** Opening Input data block **
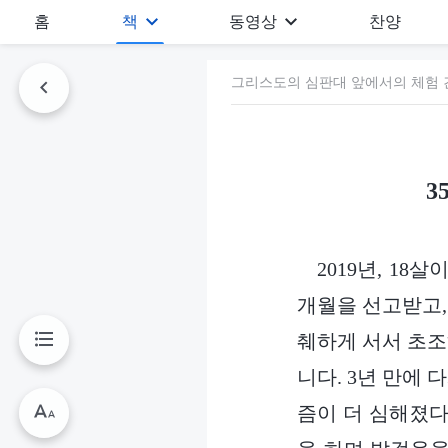
홈
책
동영상
찬양
그리스도의 심판대 앞에서의 체험 간
3
2019년, 1
개월을 선고받고,
췌하게 서서 초조
니다. 3년 만에
즘이 더 심해졌다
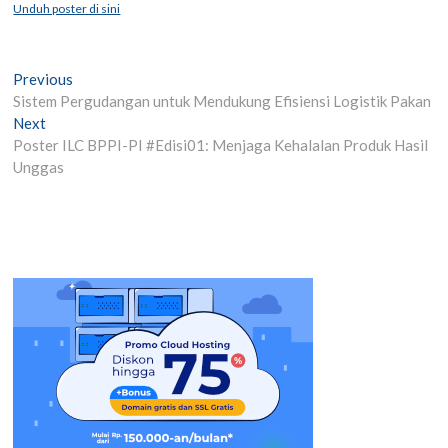
Unduh poster di sini
Post
Previous
Previous
post:
Sistem Pergudangan untuk Mendukung Efisiensi Logistik Pakan
navigation
Next
Next
post:
Poster ILC BPPI-PI #Edisi01: Menjaga Kehalalan Produk Hasil
Unggas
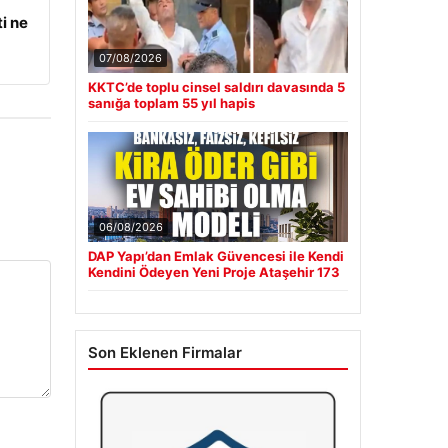
i ne
07/08/2026
KKTC’de toplu cinsel saldırı davasında 5
sanığa toplam 55 yıl hapis
06/08/2026
DAP Yapı’dan Emlak Güvencesi ile Kendi
Kendini Ödeyen Yeni Proje Ataşehir 173
Son Eklenen Firmalar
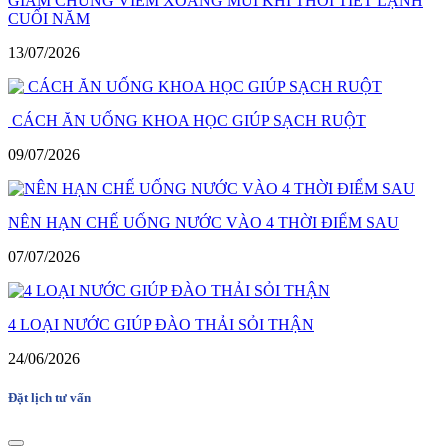
GIẢM CHỨNG VIÊM XOANG MŨI KHI THỜI TIẾT LẠNH
CUỐI NĂM
13/07/2026
CÁCH ĂN UỐNG KHOA HỌC GIÚP SẠCH RUỘT
09/07/2026
NÊN HẠN CHẾ UỐNG NƯỚC VÀO 4 THỜI ĐIỂM SAU
07/07/2026
4 LOẠI NƯỚC GIÚP ĐÀO THẢI SỎI THẬN
24/06/2026
Đặt lịch tư vấn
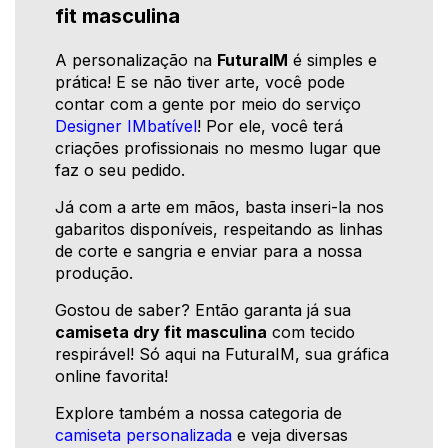
fit masculina
A personalização na
FuturaIM
é simples e
prática! E se não tiver arte, você pode
contar com a gente por meio do serviço
Designer IMbatível
! Por ele, você terá
criações profissionais no mesmo lugar que
faz o seu pedido.
Já com a arte em mãos, basta inseri-la nos
gabaritos disponíveis, respeitando as linhas
de corte e sangria e enviar para a nossa
produção.
Gostou de saber? Então garanta já sua
camiseta dry fit masculina
com tecido
respirável! Só aqui na FuturaIM, sua gráfica
online favorita!
Explore também a nossa categoria de
camiseta personalizada
e veja diversas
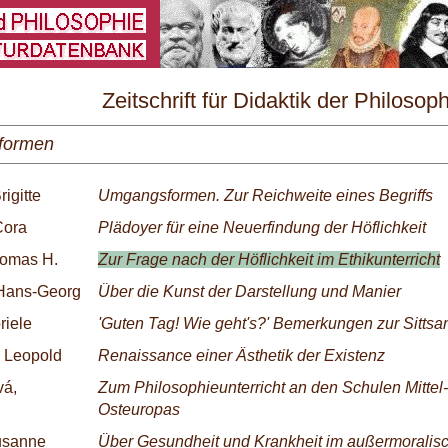
\
Zeitschrift für Didaktik der Philosop
und Ethik Nr. 4/1995
sformen
rigitte
Umgangsformen. Zur Reichweite eines Begriffs
Cora
Plädoyer für eine Neuerfindung der Höflichkeit
omas H.
Zur Frage nach der Höflichkeit im Ethikunterricht
 Hans-Georg
Über die Kunst der Darstellung und Manier
riele
'Guten Tag! Wie geht's?' Bemerkungen zur Sittsa
, Leopold
Renaissance einer Ästhetik der Existenz
vá,
Zum Philosophieunterricht an den Schulen Mittel
Osteuropas
usanne
Über Gesundheit und Krankheit im außermoralis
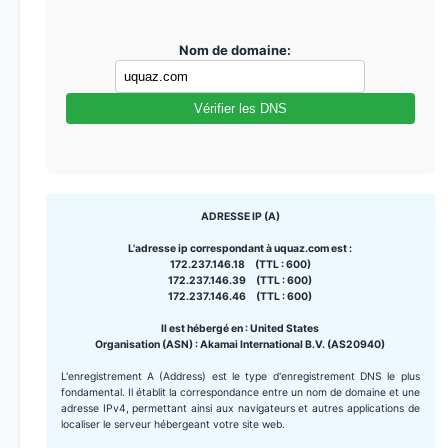
Nom de domaine:
Vérifier les DNS
ADRESSE IP (A)
L'adresse ip correspondant à uquaz.com est :
172.237.146.18 (TTL : 600)
172.237.146.39 (TTL : 600)
172.237.146.46 (TTL : 600)
Il est hébergé en : United States
Organisation (ASN) : Akamai International B.V. (AS20940)
L'enregistrement A (Address) est le type d'enregistrement DNS le plus
fondamental. Il établit la correspondance entre un nom de domaine et une
adresse IPv4, permettant ainsi aux navigateurs et autres applications de
localiser le serveur hébergeant votre site web.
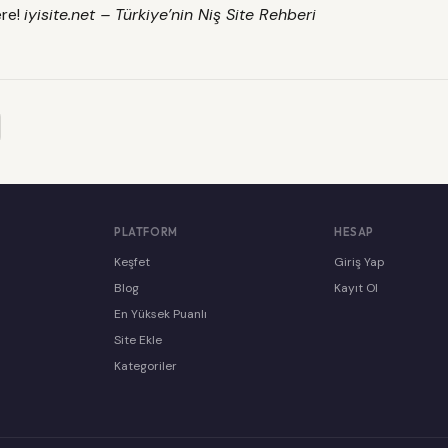
re!
iyisite.net – Türkiye’nin Niş Site Rehberi
PLATFORM
HESAP
Keşfet
Giriş Yap
Blog
Kayıt Ol
En Yüksek Puanlı
Site Ekle
Kategoriler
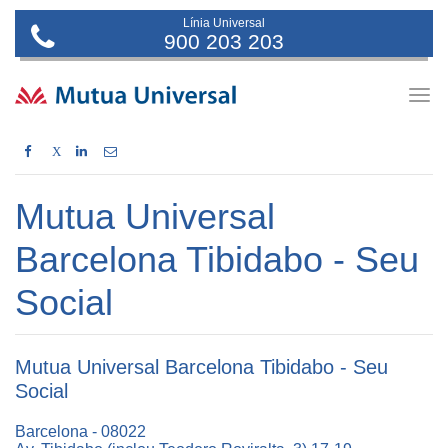
Línia Universal
900 203 203
Togg
navig
X
Mutua Universal
Barcelona Tibidabo - Seu
Social
Mutua Universal Barcelona Tibidabo - Seu
Social
Barcelona - 08022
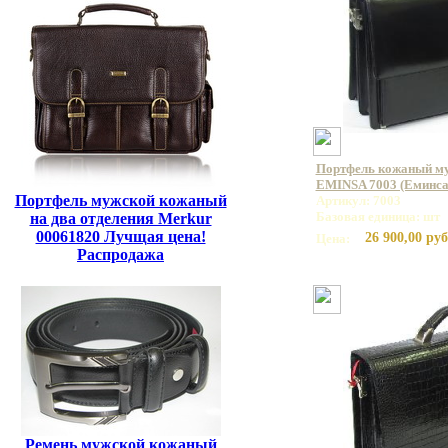
Портфель кожаный му
EMINSA 7003 (Еминса
Портфель мужской кожаный
Артикул: 7003
Базовая единица: шт
на два отделения Merkur
00061820 Лучщая цена!
26 900,00 руб
Цена:
Распродажа
Ремень мужской кожаный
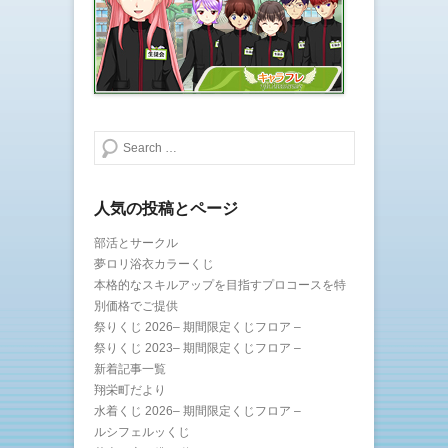
検索する
人気の投稿とページ
部活とサークル
夢ロリ浴衣カラーくじ
本格的なスキルアップを目指すプロコースを特
別価格でご提供
祭りくじ 2026– 期間限定くじフロア –
祭りくじ 2023– 期間限定くじフロア –
新着記事一覧
翔栄町だより
水着くじ 2026– 期間限定くじフロア –
ルシフェルッくじ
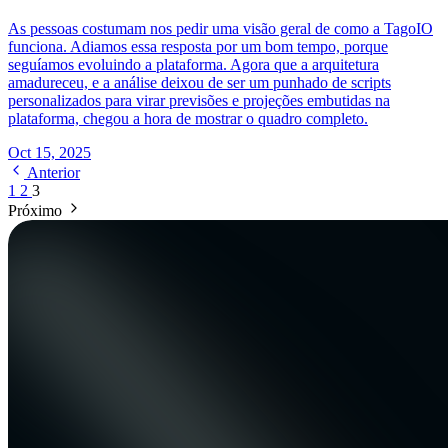
As pessoas costumam nos pedir uma visão geral de como a TagoIO
funciona. Adiamos essa resposta por um bom tempo, porque
seguíamos evoluindo a plataforma. Agora que a arquitetura
amadureceu, e a análise deixou de ser um punhado de scripts
personalizados para virar previsões e projeções embutidas na
plataforma, chegou a hora de mostrar o quadro completo.
Oct 15, 2025
Anterior
1
2
3
Próximo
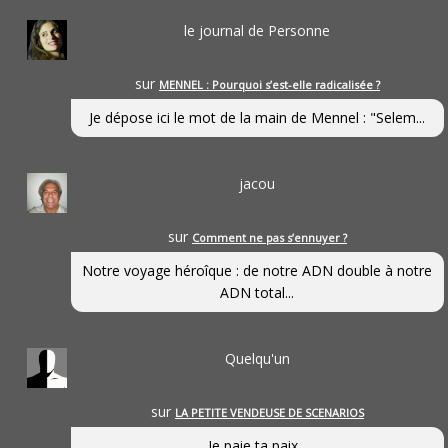
le journal de Personne
sur
MENNEL : Pourquoi s’est-elle radicalisée ?
Je dépose ici le mot de la main de Mennel : "Selem...
jacou
sur
Comment ne pas s’ennuyer ?
Notre voyage héroîque : de notre ADN double à notre
ADN total...
Quelqu'un
sur
LA PETITE VENDEUSE DE SCENARIOS
Je paie ta paix...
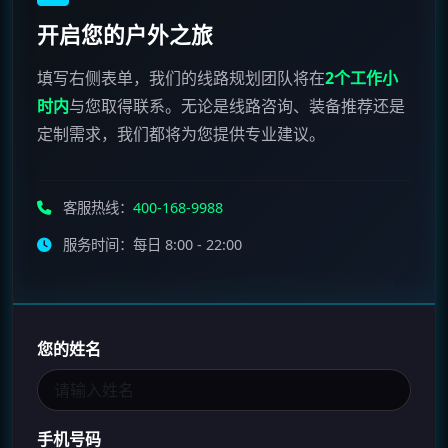
开启您的户外之旅
填写右侧表单，我们的线路规划团队将在
2个工作小
时内
与您取得联系。无论是线路咨询、装备推荐还是
定制需求，我们都将为您提供专业建议。
客服热线：
400-168-9988
服务时间：每日 8:00 - 22:00
您的姓名
手机号码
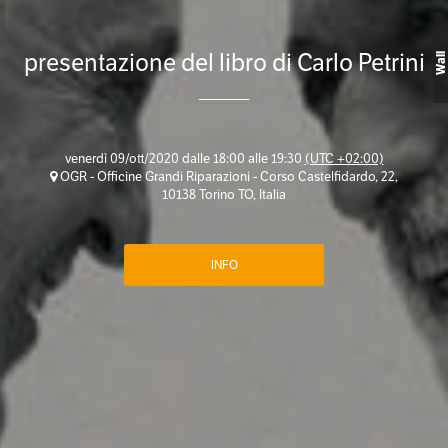
presentazione del libro di Carlo Petrini
Wall
venerdì 09/ott/2020 dalle 18:00 alle 19:30
(UTC +02:00)
OGR - Officine Grandi Riparazioni - Corso Castelfidardo, 22,
10138 Torino TO, Italia
INFO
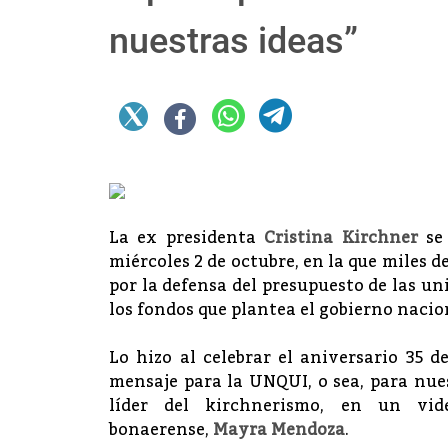
nuestras ideas”
La ex presidenta
Cristina Kirchner
se 
miércoles 2 de octubre, en la que miles 
por la defensa del presupuesto de las uni
los fondos que plantea el gobierno nacio
Lo hizo al celebrar el aniversario 35 d
mensaje para la UNQUI, o sea, para nue
líder del kirchnerismo, en un vid
bonaerense,
Mayra Mendoza
.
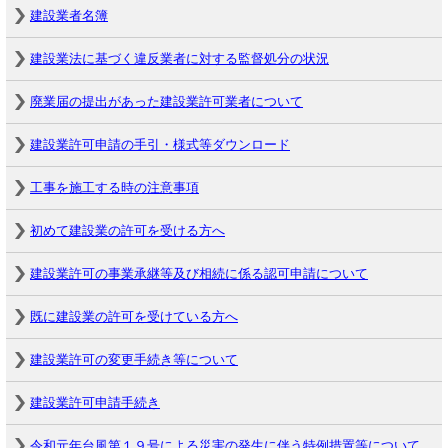
建設業者名簿
建設業法に基づく違反業者に対する監督処分の状況
廃業届の提出があった建設業許可業者について
建設業許可申請の手引・様式等ダウンロード
工事を施工する時の注意事項
初めて建設業の許可を受ける方へ
建設業許可の事業承継等及び相続に係る認可申請について
既に建設業の許可を受けている方へ
建設業許可の変更手続き等について
建設業許可申請手続き
令和元年台風第１９号による災害の発生に伴う特例措置等について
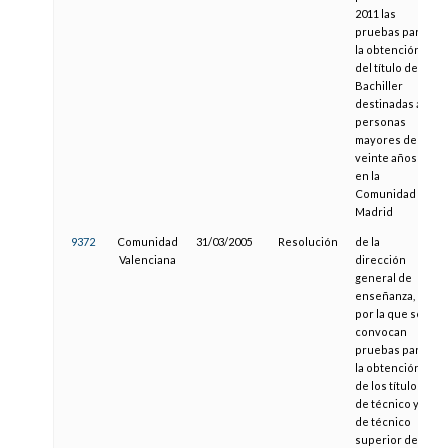
2011 las
pruebas para
la obtención
del título de
Bachiller
destinadas a
personas
mayores de
veinte años
en la
Comunidad de
Madrid
9372
Comunidad
31/03/2005
Resolución
de la
Valenciana
dirección
general de
enseñanza,
por la que se
convocan
pruebas para
la obtención
de los títulos
de técnico y
de técnico
superior de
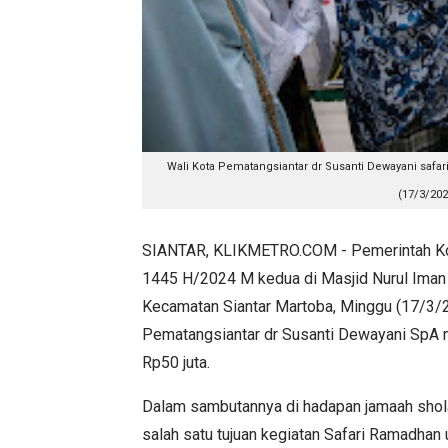
Wali Kota Pematangsiantar dr Susanti Dewayani saf
(17/3/202
SIANTAR, KLIKMETRO.COM - Pemerintah Ko
1445 H/2024 M kedua di Masjid Nurul Iman
Kecamatan Siantar Martoba, Minggu (17/3/2
Pematangsiantar dr Susanti Dewayani SpA
Rp50 juta.
Dalam sambutannya di hadapan jamaah sholat
salah satu tujuan kegiatan Safari Ramadha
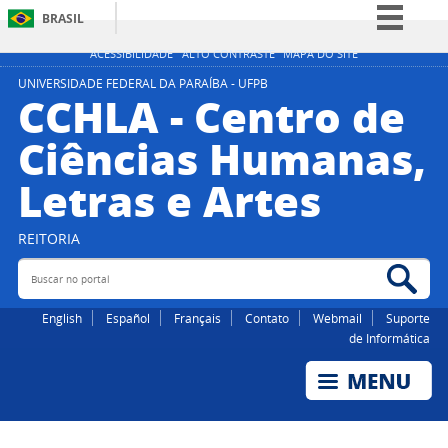
BRASIL
Simplifique!
ACESSIBILIDADE
ALTO CONTRASTE
MAPA DO SITE
Comunica BR
UNIVERSIDADE FEDERAL DA PARAÍBA - UFPB
CCHLA - Centro de
Participe
Ciências Humanas,
Acesso à informação
Letras e Artes
Legislação
Canais
REITORIA
Buscar no portal
Bus
English
Español
Français
Contato
Webmail
Suporte
de Informática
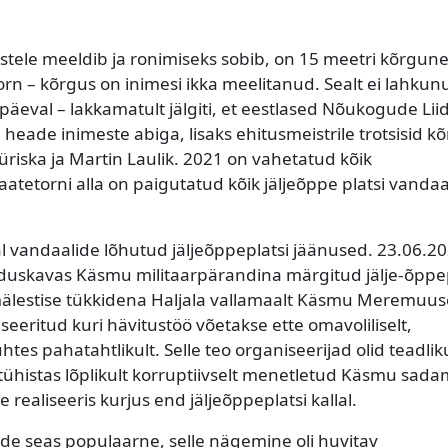
 lastele meeldib ja ronimiseks sobib, on 15 meetri kõrgun
n – kõrgus on inimesi ikka meelitanud. Sealt ei lahkun
 päeval – lakkamatult jälgiti, et eestlased Nõukogude Lii
heade inimeste abiga, lisaks ehitusmeistrile trotsisid k
üriska ja Martin Laulik. 2021 on vahetatud kõik
aatetorni alla on paigutatud kõik jäljeõppe platsi vandaa
al vandaalide lõhutud jäljeõppeplatsi jäänused. 23.06.2
duskavas Käsmu militaarpärandina märgitud jälje-õppep
lestise tükkidena Haljala vallamaalt Käsmu Meremuu
eeritud kuri hävitustöö võetakse ette omavoliliselt,
tes pahatahtlikult. Selle teo organiseerijad olid teadlik
 tühistas lõplikult korruptiivselt menetletud Käsmu sad
realiseeris kurjus end jäljeõppeplatsi kallal.
stide seas populaarne, selle nägemine oli huvitav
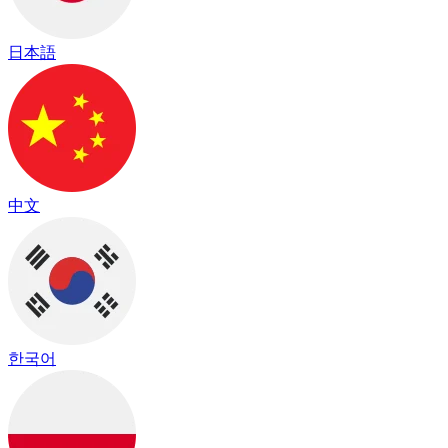
日本語
中文
한국어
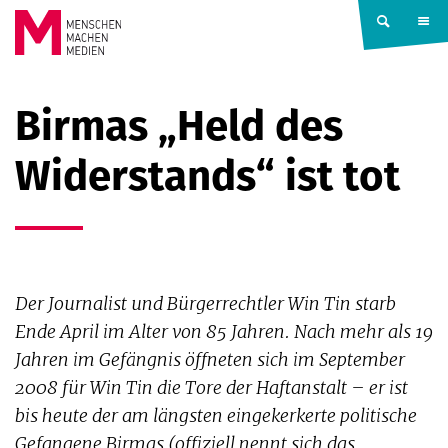
Springe zum Inhalt
MENSCHEN
Birmas „Held des
MACHEN
Widerstands“ ist tot
MEDIEN
Der Journalist und Bürgerrechtler Win Tin starb
Ende April im Alter von 85 Jahren. Nach mehr als 19
Jahren im Gefängnis öffneten sich im September
2008 für Win Tin die Tore der Haftanstalt – er ist
bis heute der am längsten eingekerkerte politische
Gefangene Birmas (offiziell nennt sich das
** Closing Input data block **
*What is expected:*
Look above for the line with "presentazione del libro di Carlo Petrini" and copy exactly from it through the line with "miércoles 2 de octubre, en la que miles", both included. Omit the pictures.

*Answer box:*
presentazione del libro di Carlo Petrini
Wall
venerdì 09/ott/2020 dalle 18:00 alle 19:30
(UTC +02:00)
OGR - Officine Grandi Riparazioni - Corso Castelfidardo, 22,
10138 Torino TO, Italia
INFO
nuestras ideas”
La ex presidenta
Cristina Kirchner
se 
miércoles 2 de octubre, en la que miles 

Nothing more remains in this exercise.